Ryan Taft: Yes, we think so, that's exactly right. The other thing we have to take into account
here is that the number of genes we have as humans and the number of genes a fruit fly has are
almost exactly the same. And not only that, the raw amount of sequence that's devoted to making
regular genes is almost the same, it's about ten million nucleotides. So something had to change to
make us humans, and fruit flies fruit flies. So we think that resides in the junk.

Robyn Williams: So what specifically are you actually doing in research now?

Ryan Taft: We're working with some really fascinating technologies, they're called deep sequencing
technologies or high throughput sequencing technologies. And when the human genome was sequenced it
took billions and billions of dollars and millions of machines and thousands and thousands of
people to put it all together. The human genome is about three billion bases. So we have machines
right now that they expect by the end of the year will be able to output 100 gigabases or 30
equivalents of the human genome in a single experiment.

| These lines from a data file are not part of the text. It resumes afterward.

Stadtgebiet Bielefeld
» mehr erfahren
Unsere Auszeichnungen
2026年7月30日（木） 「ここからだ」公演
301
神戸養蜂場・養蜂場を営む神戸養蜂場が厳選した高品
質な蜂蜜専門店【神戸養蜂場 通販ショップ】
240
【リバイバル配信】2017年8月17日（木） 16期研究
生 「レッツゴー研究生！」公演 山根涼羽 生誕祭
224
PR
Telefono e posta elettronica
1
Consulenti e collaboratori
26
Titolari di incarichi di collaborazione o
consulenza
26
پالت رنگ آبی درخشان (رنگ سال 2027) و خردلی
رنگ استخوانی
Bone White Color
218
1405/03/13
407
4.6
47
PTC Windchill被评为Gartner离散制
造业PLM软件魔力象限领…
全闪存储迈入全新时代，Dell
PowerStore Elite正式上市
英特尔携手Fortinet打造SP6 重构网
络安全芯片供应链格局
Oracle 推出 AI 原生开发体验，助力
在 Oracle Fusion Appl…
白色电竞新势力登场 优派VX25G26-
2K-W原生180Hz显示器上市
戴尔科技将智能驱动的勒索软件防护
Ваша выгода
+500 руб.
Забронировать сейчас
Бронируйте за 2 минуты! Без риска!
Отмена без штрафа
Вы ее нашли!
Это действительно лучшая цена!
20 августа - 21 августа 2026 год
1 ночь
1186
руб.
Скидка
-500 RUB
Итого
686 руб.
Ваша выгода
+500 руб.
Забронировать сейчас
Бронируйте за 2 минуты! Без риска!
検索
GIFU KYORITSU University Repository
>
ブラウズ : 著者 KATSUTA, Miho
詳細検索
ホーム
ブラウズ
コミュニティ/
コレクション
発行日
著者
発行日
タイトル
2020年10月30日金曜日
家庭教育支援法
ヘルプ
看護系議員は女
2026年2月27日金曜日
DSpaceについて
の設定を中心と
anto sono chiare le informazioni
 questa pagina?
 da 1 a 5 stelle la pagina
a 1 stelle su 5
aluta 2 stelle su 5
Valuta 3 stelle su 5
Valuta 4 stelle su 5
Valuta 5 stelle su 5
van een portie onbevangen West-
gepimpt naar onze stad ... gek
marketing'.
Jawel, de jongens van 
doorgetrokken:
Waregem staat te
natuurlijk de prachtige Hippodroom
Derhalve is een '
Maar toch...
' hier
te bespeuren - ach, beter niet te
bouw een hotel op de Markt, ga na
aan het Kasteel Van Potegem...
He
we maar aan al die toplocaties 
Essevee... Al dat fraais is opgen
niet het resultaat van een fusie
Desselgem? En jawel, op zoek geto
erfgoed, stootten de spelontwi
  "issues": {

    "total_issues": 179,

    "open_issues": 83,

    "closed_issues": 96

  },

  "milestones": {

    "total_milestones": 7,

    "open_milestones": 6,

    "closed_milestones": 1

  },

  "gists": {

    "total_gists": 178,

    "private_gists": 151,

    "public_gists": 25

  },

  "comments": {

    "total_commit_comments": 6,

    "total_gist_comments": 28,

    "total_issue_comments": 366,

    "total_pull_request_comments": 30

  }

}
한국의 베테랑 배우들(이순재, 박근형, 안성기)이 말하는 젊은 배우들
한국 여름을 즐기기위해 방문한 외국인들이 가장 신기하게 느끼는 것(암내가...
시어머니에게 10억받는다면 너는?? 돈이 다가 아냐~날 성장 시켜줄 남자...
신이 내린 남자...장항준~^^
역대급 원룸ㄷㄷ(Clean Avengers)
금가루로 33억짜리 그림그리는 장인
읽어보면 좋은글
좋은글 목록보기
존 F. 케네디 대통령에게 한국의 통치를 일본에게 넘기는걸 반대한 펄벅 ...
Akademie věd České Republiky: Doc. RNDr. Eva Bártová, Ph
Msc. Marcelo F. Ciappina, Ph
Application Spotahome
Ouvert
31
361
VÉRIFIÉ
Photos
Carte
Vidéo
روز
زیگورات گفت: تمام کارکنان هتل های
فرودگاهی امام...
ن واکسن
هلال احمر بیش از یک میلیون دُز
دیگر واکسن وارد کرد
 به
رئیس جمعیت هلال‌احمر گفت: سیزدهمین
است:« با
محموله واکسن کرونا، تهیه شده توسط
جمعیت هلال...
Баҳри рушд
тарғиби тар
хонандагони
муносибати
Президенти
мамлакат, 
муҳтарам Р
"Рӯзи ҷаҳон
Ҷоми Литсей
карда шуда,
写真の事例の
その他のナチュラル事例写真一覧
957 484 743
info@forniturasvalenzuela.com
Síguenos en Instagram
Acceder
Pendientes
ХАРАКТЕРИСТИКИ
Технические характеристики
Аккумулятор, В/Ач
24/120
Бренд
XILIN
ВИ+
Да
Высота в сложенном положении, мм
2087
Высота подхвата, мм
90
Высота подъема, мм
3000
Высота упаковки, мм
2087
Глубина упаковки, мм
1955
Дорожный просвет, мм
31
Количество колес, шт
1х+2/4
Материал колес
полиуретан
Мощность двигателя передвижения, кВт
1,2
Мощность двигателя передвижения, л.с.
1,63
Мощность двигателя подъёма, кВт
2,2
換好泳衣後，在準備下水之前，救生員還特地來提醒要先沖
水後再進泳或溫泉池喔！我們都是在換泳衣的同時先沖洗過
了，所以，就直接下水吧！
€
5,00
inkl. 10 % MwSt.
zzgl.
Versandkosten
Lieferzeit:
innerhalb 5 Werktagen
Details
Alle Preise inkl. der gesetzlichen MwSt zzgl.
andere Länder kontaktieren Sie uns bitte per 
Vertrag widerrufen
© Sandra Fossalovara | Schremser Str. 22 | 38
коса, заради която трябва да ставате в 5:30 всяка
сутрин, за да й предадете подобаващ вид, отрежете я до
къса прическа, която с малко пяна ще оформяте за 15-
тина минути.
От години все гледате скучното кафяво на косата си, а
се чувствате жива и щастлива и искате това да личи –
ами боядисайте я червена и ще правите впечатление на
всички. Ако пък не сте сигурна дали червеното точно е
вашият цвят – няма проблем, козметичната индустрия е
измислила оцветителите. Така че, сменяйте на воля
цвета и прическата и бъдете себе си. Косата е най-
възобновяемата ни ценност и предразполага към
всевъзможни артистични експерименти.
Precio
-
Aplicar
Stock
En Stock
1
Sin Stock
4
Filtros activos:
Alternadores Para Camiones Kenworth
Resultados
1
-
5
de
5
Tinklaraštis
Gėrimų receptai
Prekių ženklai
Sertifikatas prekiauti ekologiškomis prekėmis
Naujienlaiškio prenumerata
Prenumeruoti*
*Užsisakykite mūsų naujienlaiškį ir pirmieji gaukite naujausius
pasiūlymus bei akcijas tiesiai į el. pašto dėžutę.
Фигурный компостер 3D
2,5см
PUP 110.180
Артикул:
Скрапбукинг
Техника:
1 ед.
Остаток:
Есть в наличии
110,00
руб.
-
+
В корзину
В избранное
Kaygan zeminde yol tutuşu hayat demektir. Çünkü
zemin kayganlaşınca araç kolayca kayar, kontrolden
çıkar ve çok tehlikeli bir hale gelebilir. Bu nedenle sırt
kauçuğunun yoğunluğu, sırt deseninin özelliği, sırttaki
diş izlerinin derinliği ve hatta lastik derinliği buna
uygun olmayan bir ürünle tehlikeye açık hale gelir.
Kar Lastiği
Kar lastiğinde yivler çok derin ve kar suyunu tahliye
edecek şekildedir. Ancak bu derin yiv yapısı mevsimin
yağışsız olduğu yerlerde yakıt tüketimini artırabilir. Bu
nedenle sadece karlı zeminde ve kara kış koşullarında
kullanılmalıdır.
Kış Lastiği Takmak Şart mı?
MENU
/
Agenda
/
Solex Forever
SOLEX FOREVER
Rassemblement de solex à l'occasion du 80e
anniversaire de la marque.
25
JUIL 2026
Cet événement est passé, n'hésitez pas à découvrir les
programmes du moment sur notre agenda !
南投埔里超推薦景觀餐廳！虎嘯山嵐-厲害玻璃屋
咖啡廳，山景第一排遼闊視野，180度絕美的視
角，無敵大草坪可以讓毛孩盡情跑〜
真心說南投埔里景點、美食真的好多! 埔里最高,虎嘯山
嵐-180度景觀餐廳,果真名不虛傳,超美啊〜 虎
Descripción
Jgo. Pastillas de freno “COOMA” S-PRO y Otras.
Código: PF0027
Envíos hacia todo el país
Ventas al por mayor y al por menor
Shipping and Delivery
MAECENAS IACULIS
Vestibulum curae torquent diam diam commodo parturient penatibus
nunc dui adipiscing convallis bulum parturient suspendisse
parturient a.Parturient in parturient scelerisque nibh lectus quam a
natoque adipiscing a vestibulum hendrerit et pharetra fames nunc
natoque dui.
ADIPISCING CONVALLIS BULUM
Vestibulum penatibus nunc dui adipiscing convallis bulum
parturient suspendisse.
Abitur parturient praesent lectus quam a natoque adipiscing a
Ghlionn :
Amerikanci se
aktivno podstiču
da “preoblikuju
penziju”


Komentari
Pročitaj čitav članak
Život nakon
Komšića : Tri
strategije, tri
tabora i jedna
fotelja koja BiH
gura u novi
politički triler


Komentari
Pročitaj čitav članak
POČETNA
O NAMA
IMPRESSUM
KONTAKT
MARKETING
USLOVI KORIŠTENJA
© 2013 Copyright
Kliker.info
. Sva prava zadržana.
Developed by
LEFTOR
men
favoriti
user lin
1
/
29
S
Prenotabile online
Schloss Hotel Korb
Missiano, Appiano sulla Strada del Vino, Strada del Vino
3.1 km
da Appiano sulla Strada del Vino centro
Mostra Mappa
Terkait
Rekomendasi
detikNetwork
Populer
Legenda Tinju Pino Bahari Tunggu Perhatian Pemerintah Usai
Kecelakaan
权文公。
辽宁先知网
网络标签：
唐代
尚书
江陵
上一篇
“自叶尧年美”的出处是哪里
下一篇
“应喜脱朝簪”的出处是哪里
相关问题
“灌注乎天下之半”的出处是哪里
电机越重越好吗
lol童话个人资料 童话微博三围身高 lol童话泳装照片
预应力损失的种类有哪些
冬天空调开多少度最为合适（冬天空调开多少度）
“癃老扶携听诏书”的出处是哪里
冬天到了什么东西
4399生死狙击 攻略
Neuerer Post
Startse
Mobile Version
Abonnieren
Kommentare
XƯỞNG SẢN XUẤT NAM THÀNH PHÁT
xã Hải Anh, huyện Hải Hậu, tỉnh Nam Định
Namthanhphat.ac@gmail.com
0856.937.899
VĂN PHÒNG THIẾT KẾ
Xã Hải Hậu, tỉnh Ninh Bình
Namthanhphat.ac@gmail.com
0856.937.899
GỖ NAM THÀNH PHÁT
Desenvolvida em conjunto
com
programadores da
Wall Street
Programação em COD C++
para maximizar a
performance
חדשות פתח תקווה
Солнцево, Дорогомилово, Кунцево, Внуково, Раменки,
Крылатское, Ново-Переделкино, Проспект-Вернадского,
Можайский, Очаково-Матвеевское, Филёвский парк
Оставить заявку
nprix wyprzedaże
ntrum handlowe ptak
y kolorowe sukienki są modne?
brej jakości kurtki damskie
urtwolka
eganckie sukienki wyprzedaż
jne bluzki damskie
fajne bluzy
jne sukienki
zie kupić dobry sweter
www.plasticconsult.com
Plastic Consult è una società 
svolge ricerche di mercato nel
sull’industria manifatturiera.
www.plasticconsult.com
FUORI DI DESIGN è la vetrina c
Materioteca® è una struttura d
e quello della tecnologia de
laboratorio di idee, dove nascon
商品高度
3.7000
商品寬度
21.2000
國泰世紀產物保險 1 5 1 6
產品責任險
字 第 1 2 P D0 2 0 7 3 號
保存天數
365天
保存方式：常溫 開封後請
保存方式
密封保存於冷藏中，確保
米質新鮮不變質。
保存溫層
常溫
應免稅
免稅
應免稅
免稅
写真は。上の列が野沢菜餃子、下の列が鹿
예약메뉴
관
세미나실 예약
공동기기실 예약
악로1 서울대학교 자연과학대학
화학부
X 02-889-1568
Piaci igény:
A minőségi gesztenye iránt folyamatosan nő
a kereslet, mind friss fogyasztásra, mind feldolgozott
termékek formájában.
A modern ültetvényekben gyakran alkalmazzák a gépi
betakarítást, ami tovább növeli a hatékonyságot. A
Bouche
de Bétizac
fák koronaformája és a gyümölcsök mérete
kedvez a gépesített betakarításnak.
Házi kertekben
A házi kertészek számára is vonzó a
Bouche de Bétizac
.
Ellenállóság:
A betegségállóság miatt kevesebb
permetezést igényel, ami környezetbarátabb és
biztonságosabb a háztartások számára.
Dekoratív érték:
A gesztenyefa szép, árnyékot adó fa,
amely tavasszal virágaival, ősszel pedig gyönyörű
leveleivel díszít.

So we've been using these experiments to really dig into this stuff in a way that nobody thought
was even possible five years ago. So we're looking for small RNAs, so these are components of the
regulatory system that are really, really tiny. So the most popular or well known form of these are
called micro RNAs and they're about 20 nucleotides long. Most average genes are 2,000, so these are
a lot smaller. We've been looking at micro RNAs and that's how we started to discover new small
RNAs that we think are part of the regulatory network.

Robyn Williams: When you refer to these RNAs, are they the ones that are the message that comes off
the DNA, the template? In other words, if the DNA is the code, the RNA is the message saying 'go
off and do that' which travels somewhere else to carry the instruction.

Ryan Taft: Exactly. So DNA is like the storehouse for all this information and RNA is the
intermediary, and then proteins are your final output, or at least that's the central dogma. So
what we're finding though is RNA does a whole lot of stuff on its own, and like we talked about
just a few minutes ago, genes are only about 2%. But we're finding that 90% of the human genome is
made into RNA. So the question is what is all that RNA doing, and we think it's helping to define
this liver tissue versus the big toe and all that stuff, yes.

Robyn Williams: What's the payoff, having crunched all these RNAs and looked at all the junk that
suddenly is not junk, when you surface from all this toil, how will we know the world has changed
to our benefit?

Ryan Taft: I think I can use one of the things we're working on right now as an example. So what
we've found is that RNA is even smaller than anyone expected; they are only 18 nucleotides long,
which when you consider the human genome as three billion, we're talking very, very tiny. And these
reside at the beginnings of genes, or kind of hiding in the very beginnings of genes. We have some
very tantalising evidence that these might be regulating how genes are turned on and turned off. So
one of the things we're speculating right now is that we might be able to use these to help turn on
and turn off genes exogenously, we might be able to introduce these into cells or take them out of
cells and start to work on therapeutic techniques using them. So I think there's going to be a lot
of little steps like this, I think it's always a gradual process in science, but little discoveries
like this tells us we're on the right track.

Robyn Williams: Ryan Taft is at the University of Queensland, a graduate student from California.
Catch them young and give them a boost. And of course money helps.